WHAT IS EXPECTED → Two lines below mark the span: the one containing "закономерности. В сфере" and the one containing "Интеллектуальные системы обучения". Set down both, plus every line between, exactly as they stand, and nothing else.

[Dataset entries]

· · · · ·

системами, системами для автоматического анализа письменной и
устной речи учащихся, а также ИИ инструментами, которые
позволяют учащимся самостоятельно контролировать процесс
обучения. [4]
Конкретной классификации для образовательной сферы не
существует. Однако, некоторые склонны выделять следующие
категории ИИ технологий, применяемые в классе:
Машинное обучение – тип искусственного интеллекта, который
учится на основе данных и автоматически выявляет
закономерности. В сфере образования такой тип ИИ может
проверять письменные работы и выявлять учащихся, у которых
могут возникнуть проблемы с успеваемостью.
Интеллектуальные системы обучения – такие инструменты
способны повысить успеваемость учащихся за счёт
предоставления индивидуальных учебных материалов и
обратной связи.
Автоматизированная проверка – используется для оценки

· · · · ·

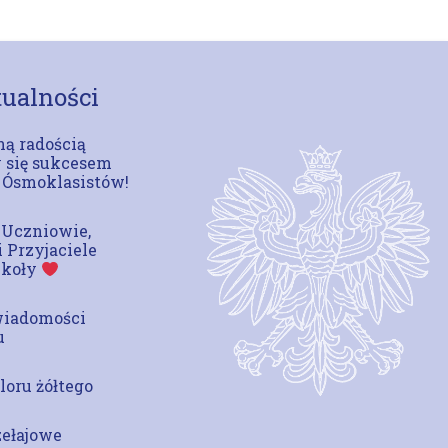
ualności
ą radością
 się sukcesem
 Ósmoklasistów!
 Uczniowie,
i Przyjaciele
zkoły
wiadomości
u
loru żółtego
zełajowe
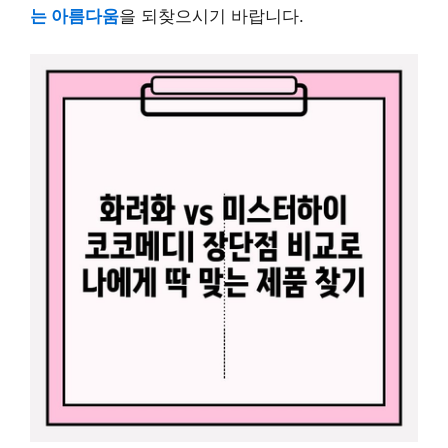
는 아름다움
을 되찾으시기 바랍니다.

· · · · ·

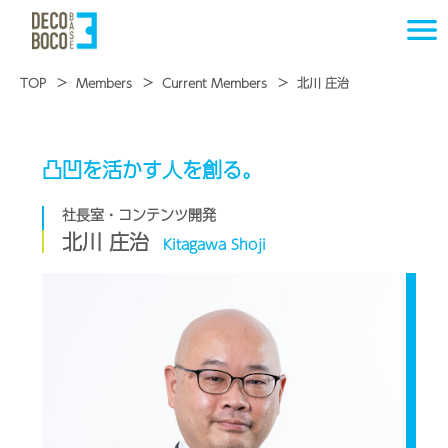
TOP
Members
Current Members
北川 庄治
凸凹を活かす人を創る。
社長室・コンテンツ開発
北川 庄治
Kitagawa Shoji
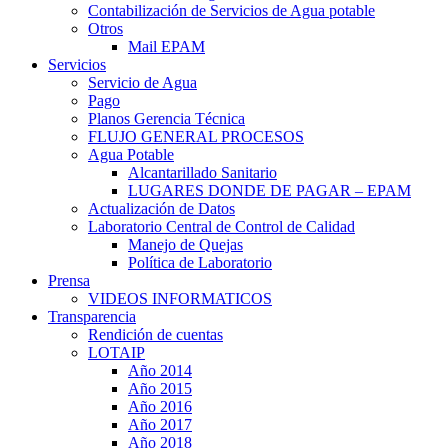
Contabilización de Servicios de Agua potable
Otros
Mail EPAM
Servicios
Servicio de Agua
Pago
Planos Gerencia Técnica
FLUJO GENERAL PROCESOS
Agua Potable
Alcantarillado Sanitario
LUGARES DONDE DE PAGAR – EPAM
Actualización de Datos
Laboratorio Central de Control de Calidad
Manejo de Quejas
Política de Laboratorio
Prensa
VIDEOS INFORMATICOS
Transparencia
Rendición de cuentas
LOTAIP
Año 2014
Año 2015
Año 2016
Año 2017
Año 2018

· · · · ·

RESULT OF THE TASK →
закономерности. В сфере образования такой тип ИИ может
проверять письменные работы и выявлять учащихся, у которых
могут возникнуть проблемы с успеваемостью.
Интеллектуальные системы обучения – такие инструменты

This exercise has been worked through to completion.